**DATA SHOWN**
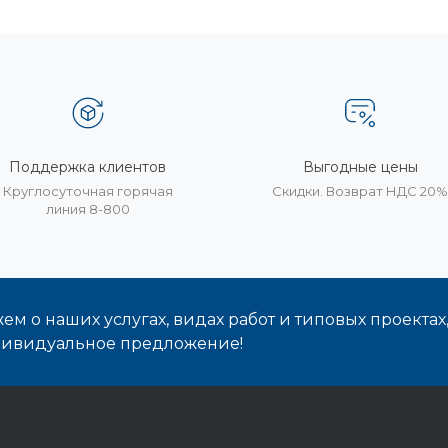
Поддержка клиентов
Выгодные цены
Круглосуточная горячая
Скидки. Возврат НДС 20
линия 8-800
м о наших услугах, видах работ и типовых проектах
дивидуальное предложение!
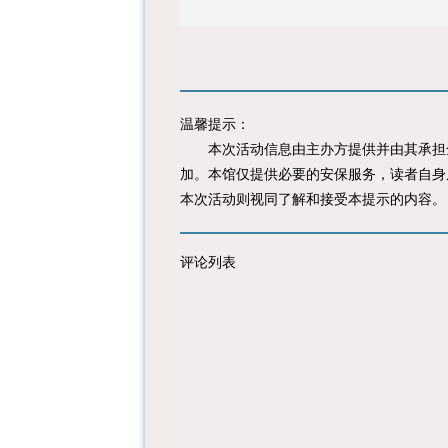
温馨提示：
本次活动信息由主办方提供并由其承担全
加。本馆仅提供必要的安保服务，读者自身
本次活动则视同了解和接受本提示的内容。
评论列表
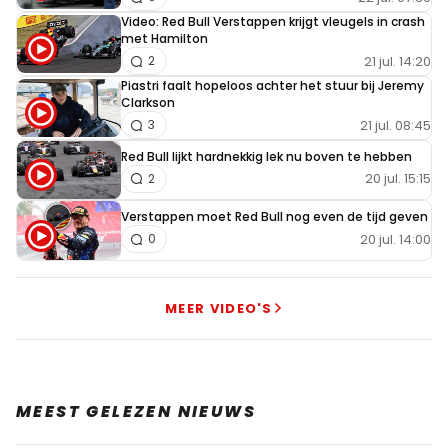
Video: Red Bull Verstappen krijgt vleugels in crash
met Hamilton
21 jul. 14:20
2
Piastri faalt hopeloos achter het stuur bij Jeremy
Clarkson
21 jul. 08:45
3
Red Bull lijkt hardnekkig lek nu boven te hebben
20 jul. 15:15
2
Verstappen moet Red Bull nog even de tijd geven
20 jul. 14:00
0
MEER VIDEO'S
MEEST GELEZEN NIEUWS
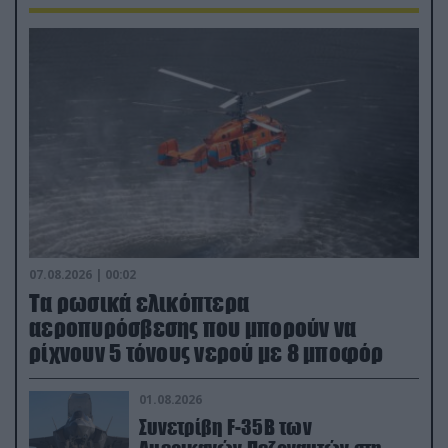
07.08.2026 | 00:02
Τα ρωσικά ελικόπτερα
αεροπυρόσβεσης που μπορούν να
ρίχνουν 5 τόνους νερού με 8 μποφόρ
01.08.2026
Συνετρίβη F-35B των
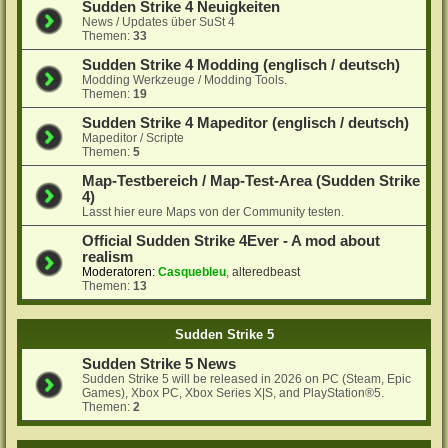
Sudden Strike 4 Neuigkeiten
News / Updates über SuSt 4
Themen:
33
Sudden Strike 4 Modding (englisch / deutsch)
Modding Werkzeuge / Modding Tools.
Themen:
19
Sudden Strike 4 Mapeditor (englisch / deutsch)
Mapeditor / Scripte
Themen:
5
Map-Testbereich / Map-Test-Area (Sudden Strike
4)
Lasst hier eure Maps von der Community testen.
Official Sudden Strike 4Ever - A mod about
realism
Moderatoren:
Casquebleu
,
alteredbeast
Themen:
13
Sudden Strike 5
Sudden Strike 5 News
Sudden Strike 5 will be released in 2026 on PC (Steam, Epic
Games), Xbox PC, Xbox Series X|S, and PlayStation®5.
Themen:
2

--

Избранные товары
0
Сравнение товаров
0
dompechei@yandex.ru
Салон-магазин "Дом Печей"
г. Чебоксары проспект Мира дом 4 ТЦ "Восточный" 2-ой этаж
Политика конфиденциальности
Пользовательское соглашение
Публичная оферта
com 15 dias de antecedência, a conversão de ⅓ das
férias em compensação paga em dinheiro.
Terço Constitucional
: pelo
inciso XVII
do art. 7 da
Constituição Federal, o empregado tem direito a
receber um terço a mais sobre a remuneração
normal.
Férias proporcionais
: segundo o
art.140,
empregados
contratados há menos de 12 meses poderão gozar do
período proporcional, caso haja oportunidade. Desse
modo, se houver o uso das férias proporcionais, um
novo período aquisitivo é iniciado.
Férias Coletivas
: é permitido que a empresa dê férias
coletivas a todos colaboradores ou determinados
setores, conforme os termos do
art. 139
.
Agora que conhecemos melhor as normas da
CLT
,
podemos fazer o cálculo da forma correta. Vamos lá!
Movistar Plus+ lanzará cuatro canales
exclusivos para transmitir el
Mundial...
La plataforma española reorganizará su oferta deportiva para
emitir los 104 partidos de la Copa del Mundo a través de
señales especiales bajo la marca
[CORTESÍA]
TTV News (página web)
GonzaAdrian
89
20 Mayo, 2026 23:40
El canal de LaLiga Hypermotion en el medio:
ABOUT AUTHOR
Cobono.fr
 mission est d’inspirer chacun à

---

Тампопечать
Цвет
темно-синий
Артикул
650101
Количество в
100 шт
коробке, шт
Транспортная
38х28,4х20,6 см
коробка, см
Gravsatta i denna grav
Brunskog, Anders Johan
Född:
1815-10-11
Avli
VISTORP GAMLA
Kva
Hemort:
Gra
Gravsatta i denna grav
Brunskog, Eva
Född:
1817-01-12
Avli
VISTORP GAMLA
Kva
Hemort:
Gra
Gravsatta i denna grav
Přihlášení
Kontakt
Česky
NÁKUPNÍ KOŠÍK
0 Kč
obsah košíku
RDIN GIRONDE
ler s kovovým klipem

**WHAT TO DO**
In the entries above, the lines between the one holding "20 Mayo, 2026 23:40" and the one holding "mission est d’inspirer chacun à", inclusive, are to be printed exactly as written, and those alone.

**OUTPUT**
20 Mayo, 2026 23:40
El canal de LaLiga Hypermotion en el medio:
ABOUT AUTHOR
Cobono.fr
 mission est d’inspirer chacun à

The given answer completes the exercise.